**YOUR OBJECTIVE**
Could the entries below be transcribed word for word, with the pictures omitted?

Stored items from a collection
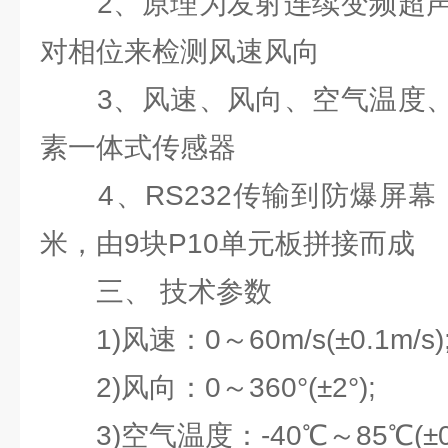
2、原理为发射连续变频超声
对相位来检测风速风向
3、风速、风向、空气温度、
素一体式传感器
4、RS232传输到防爆屏幕，
米，由9块P10单元板拼接而成
三、 技术参数
1)风速：0～60m/s(±0.1m/s)
2)风向：0～360°(±2°);
3)空气温度：-40℃～85℃(±0.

**TASK OUTPUT**
2、原理为发射连续变频超声
对相位来检测风速风向
3、风速、风向、空气温度、
素一体式传感器
4、RS232传输到防爆屏幕，
米，由9块P10单元板拼接而成
三、 技术参数
1)风速：0～60m/s(±0.1m/s)
2)风向：0～360°(±2°);
3)空气温度：-40℃～85℃(±0.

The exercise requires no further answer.